If you run bundle exec rebundle --ci, rebundler will run in CI mode, which will compare the output of the current Gemfile to a freshly formatted one.

If there are differences, rebundler will exit with a non-zero status code.

This does not write to the Gemfile.

❯ bundle exec rebundle --ci
Checking if Gemfile is properly formatted...
✓ Gemfile is properly formatted

Options

--force

By default, Rebundler preserves existing trailing comments on gem defining lines. If you want to overwrite them anyway, use the --force flag:

$ bundle exec rebundle --force

Interface

You can also use Rebundler directly in Ruby rather than via the CLI.

Parser.from_file(path)

Parses a Gemfile at the given path and returns a Parser instance.

parser = Rebundler::Parser.from_file("/path/to/Gemfile")

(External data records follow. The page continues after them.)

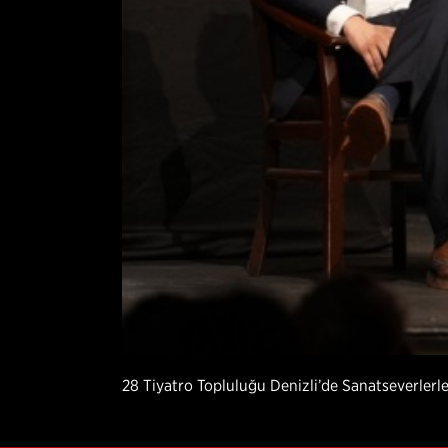
28 Tiyatro Topluluğu Denizli’de Sanatseverlerl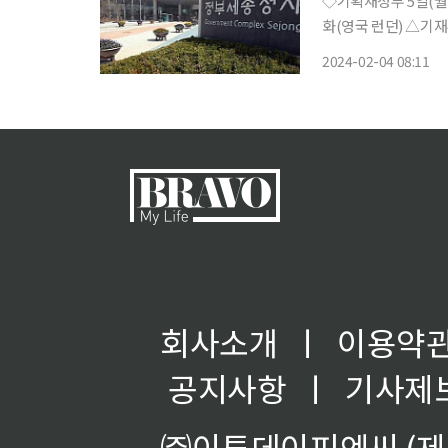
◇기획재정부 5일(월) △기재부 1차관 투자자 설명회·글로벌 은행 방문 및 양국 경제협력 강
화(영국 런던) △기재
간 △‘24년 아시아개발은행(ADB) △초급 전문가 (JPO)
2024-02-04 08:11
회사소개
ㅣ
이용약
공지사항
ㅣ
기사제
㈜이투데이피엔씨 (제호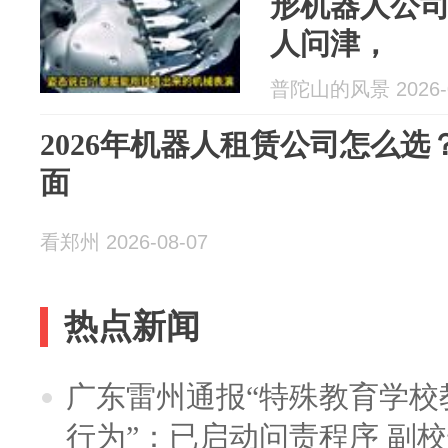
形机器人公
人问津，
普陀山的风景 2026-0
2026年机器人租赁公司怎么选
面
看郑州 2026-08-07
热点新闻
广东雷州通报“特殊教育学校
行为”：已启动问责程序 副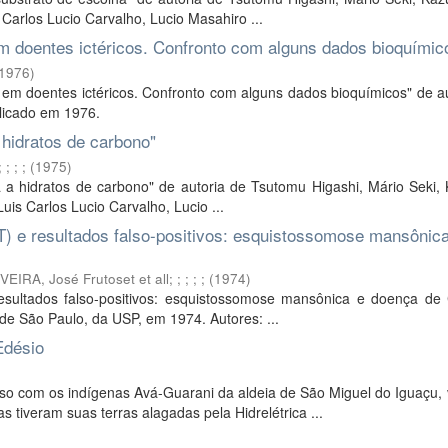
 Carlos Lucio Carvalho, Lucio Masahiro ...
em doentes ictéricos. Confronto com alguns dados bioquímic
1976
)
) em doentes ictéricos. Confronto com alguns dados bioquímicos" de a
blicado em 1976.
 hidratos de carbono"
;
;
;
;
(
1975
)
ga a hidratos de carbono" de autoria de Tsutomu Higashi, Mário Seki,
uis Carlos Lucio Carvalho, Lucio ...
T) e resultados falso-positivos: esquistossomose mansônic
VEIRA, José Frutoset et all
;
;
;
;
;
(
1974
)
resultados falso-positivos: esquistossomose mansônica e doença de
 de São Paulo, da USP, em 1974. Autores: ...
Edésio
o com os indígenas Avá-Guarani da aldeia de São Miguel do Iguaçu, 
tiveram suas terras alagadas pela Hidrelétrica ...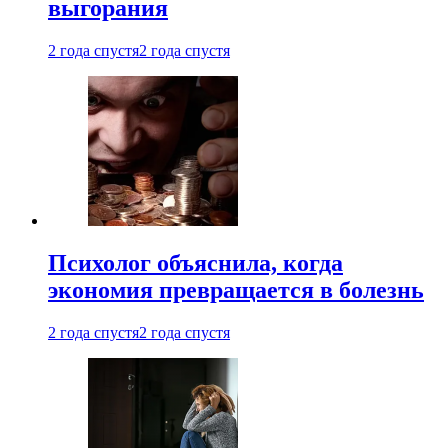
выгорания
2 года спустя
2 года спустя
Психолог объяснила, когда
экономия превращается в болезнь
2 года спустя
2 года спустя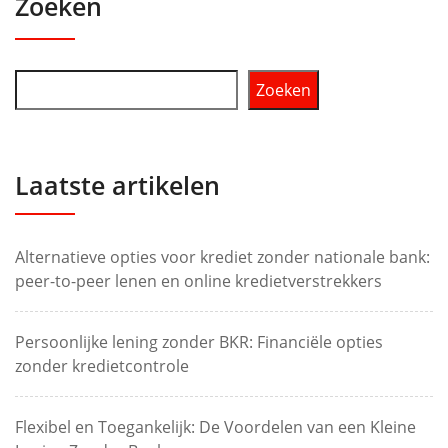
Zoeken
Zoeken
Laatste artikelen
Alternatieve opties voor krediet zonder nationale bank:
peer-to-peer lenen en online kredietverstrekkers
Persoonlijke lening zonder BKR: Financiële opties
zonder kredietcontrole
Flexibel en Toegankelijk: De Voordelen van een Kleine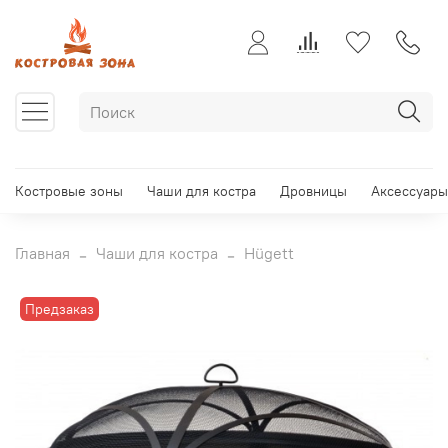
Костровые зоны
Чаши для костра
Дровницы
Аксессуары
Главная
Чаши для костра
Hügett
Предзаказ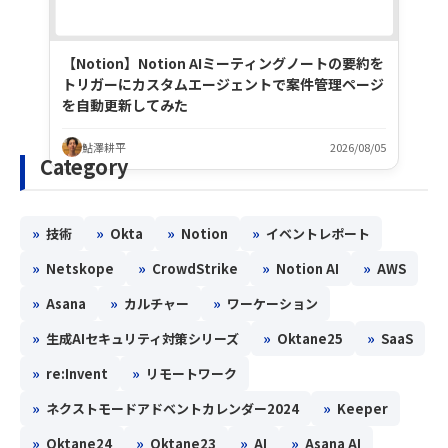
【Notion】Notion AIミーティングノートの要約を
トリガーにカスタムエージェントで案件管理ページ
を自動更新してみた
鮎澤耕平
2026/08/05
Category
»
»
»
»
技術
Okta
Notion
イベントレポート
»
»
»
»
Netskope
CrowdStrike
Notion AI
AWS
»
»
»
Asana
カルチャー
ワーケーション
»
»
»
生成AIセキュリティ対策シリーズ
Oktane25
SaaS
»
»
re:Invent
リモートワーク
»
»
ネクストモードアドベントカレンダー2024
Keeper
»
»
»
»
Oktane24
Oktane23
AI
Asana AI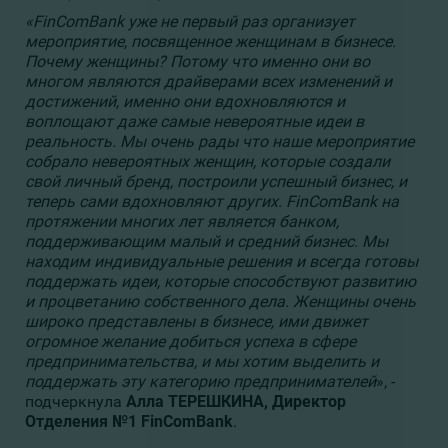
«
FinComBank
уже не первый раз организует
мероприятие, посвященное женщинам в бизнесе.
Почему женщины? Потому что именно они во
многом являются драйверами всех изменений и
достижений, именно они вдохновляются и
воплощают даже самые невероятные идеи в
реальность. Мы очень рады что наше мероприятие
собрало невероятных женщин, которые создали
свой личный бренд, построили успешный бизнес, и
теперь сами вдохновляют других. FinComBank на
протяжении многих лет является банком,
поддерживающим малый и средний бизнес. Мы
находим индивидуальные решения и всегда готовы
поддержать идеи, которые способствуют развитию
и процветанию собственного дела. Женщины очень
широко представлены в бизнесе, ими движет
огромное желание добиться успеха в сфере
предпринимательства, и мы хотим выделить и
поддержать эту категорию предпринимателей
», -
подчеркнула
Алла ТЕРЕШКИНА, Директор
Отделения №1 FinComBank
.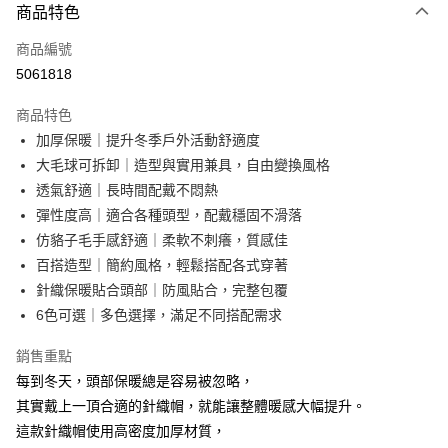
商品特色
信用卡一次付款
商品編號
超商取貨付款
5061818
LINE Pay
商品特色
Apple Pay
加厚保暖｜提升冬季戶外活動舒適度
大毛球可拆卸｜造型與實用兼具，自由變換風格
街口支付
透氣舒適｜長時間配戴不悶熱
悠遊付
彈性度高｜適合各種頭型，配戴穩固不滑落
仿貉子毛手感舒適｜柔軟不刺癢，質感佳
AFTEE先享後付
百搭造型｜簡約風格，輕鬆搭配各式穿著
相關說明
針織保暖貼合頭部｜防風貼合，完整包覆
【關於「AFTEE先享後付」】
ATM付款
AFTEE先享後付是「在收到商品之後才付款」的支付方式。 讓您購物簡單
6色可選｜多色選擇，滿足不同搭配需求
便利好安心！
１．簡單：不需註冊會員、不需綁卡、不需儲值。
銷售重點
運送方式
２．便利：只要手機號碼，簡訊認證，即可結帳。
每到冬天，頭部保暖總是容易被忽略，
３．安心：先確認商品／服務後，再付款。
全家取貨付款
其實戴上一頂合適的針織帽，就能讓整體暖感大幅提升。
每筆NT$60，滿NT$499(含以上)免運費
【「AFTEE先享後付」結帳流程】
這款針織帽使用高密度加厚材質，
１．於結帳方式選擇「AFTEE先享後付」後，將跳轉至「AFTEE先享後付」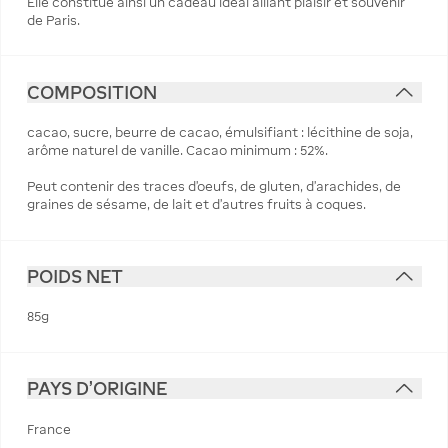
Elle constitue ainsi un cadeau idéal alliant plaisir et souvenir
de Paris.
COMPOSITION
cacao, sucre, beurre de cacao, émulsifiant : lécithine de soja,
arôme naturel de vanille. Cacao minimum : 52%.
Peut contenir des traces d'oeufs, de gluten, d'arachides, de
graines de sésame, de lait et d'autres fruits à coques.
POIDS NET
85g
PAYS D'ORIGINE
France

Parser.from_string(content)

Parses a Gemfile from a string and returns a Parser instance.

content = File.read("/path/to/Gemfile")
parser = Rebundler::Parser.from_string(content)

parser.format(overwrite_comments: false)

Returns the formatted Gemfile content as a string. Does not write to disk.

Pass overwrite_comments: true to replace existing trailing comments on gem lines (equivalent to the --force CLI flag):

new_content = parser.format(overwrite_comments: true)

How it works

Since Gemfiles are just regular Ruby files, Rebundler parses them with Prism. It walks the AST using Prism's visitor pattern to find gem declarations and groups, while keeping generic setup methods like source, ruby, and git_source at the top.

Gems defined at the top level are grouped together. Gems inside blocks (like group :development do ... end) stay within their block, and duplicate groups are automatically merged. Within each group, gems are sorted alphabetically.

Prism is only a parser, not a formatter, so Rebundler reconstructs the Gemfile with some string manipulation. Because Prism records the exact line and column of every node, Rebundler copies the original source for each gem verbatim — which keeps your existing style intact. It then loads each gem's description from your local bundle (fetching it from RubyGems if it's missing) and appends it as a trailing comment.

By default, existing trailing comments are kept and other comments are discarded.

Development

After checking out the repo, run bundle install to install dependencies. Then, run bundle exec minitest to run the tests. You can also run bin/console for an interactive prompt that will allow you to experiment.

Contributing

Bug reports and pull requests are welcome on GitHub at https://github.com/dennispaagman/rebundler.

License

The gem is available as open source under the terms of the MIT License.